Bernstein also noted that Crane had the ability throughout the course of the case to join other parties into the action or pursue cross-claims against other parties initially named as defendants in the suit who subsequently settled with the plaintiff.
In his opinion, Bernstein also said he had properly refused to offer jurors instructions that are not the law in Pennsylvania.
Crane’s attorneys argued that Bernstein erred during jury instructions, saying that because federal courts have predicted that the Pennsylvania Supreme Court will adopt Section Two of the Restatement (Third) of Torts, that Bernstein should have used that prediction as his jury instruction.
“Crane claims that a new trial must be granted because this Court failed to charge the jury in accordance with the law as it is predicted to be changed,” Bernstein wrote. “It needs no citation of authority for this Court to state as a black letter proposition of law that cases are to be tried, and all rulings made, in accordance with the law at the time trial occurred.”

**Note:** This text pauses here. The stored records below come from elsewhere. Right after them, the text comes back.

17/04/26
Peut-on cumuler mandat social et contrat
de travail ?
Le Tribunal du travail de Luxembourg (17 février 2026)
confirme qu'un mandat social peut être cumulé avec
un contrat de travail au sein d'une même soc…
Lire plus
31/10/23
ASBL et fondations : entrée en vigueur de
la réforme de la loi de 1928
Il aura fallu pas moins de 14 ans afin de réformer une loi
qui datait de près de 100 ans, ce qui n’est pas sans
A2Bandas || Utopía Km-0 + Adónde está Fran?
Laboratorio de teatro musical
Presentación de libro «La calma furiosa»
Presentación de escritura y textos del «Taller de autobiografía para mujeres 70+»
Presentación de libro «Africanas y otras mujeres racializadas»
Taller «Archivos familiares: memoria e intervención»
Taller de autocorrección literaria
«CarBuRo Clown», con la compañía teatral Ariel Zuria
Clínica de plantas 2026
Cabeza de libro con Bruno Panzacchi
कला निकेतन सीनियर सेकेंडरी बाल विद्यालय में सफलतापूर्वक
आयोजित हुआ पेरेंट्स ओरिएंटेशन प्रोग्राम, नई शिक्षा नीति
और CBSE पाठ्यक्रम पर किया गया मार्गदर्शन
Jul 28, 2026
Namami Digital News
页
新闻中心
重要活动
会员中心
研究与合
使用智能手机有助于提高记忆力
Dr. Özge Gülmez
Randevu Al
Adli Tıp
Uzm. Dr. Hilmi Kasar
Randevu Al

Bernstein also disputed a defense assertion that the Vinciguerra case was improperly consolidated with another asbestos mass tort case, writing that Pennsylvania appellate courts have for decades ruled the practice proper.
“The Philadelphia Court recently administratively reviewed and revised these procedures and imposed significant restrictions on the number and types of cases that may be consolidated into trial groupings,” Bernstein wrote. “There was no error in following standard practice and procedure in the Philadelphia Courts as modified to reduce the number of plaintiffs presented in one trial.”

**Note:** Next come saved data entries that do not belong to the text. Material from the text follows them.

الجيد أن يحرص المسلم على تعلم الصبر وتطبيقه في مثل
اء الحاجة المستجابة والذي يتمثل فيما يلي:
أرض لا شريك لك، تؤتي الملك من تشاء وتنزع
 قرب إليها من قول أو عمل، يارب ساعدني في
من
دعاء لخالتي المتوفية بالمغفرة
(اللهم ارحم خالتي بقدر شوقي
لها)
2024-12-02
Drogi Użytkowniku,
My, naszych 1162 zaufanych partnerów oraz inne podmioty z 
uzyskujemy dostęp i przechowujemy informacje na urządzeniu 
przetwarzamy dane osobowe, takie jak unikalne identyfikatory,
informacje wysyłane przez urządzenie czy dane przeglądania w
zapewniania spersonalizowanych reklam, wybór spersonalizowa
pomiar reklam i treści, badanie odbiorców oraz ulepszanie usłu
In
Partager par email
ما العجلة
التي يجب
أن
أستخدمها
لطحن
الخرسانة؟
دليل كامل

Bernstein asked the Pennsylvania Superior Court to affirm his ruling on appeal.
In April, Bernstein approved of delay damages in excess of $56,000, the docket sheet in the case shows.
Then, in late July, he molded the verdict to reflect the reduction of bankruptcy trust settlement in the amount of $68,449.39.
Adding the delay damages, the total verdict for the plaintiff came in at $2,286,376.44.
The plaintiff was represented by Philadelphia attorney Benjamin Shein.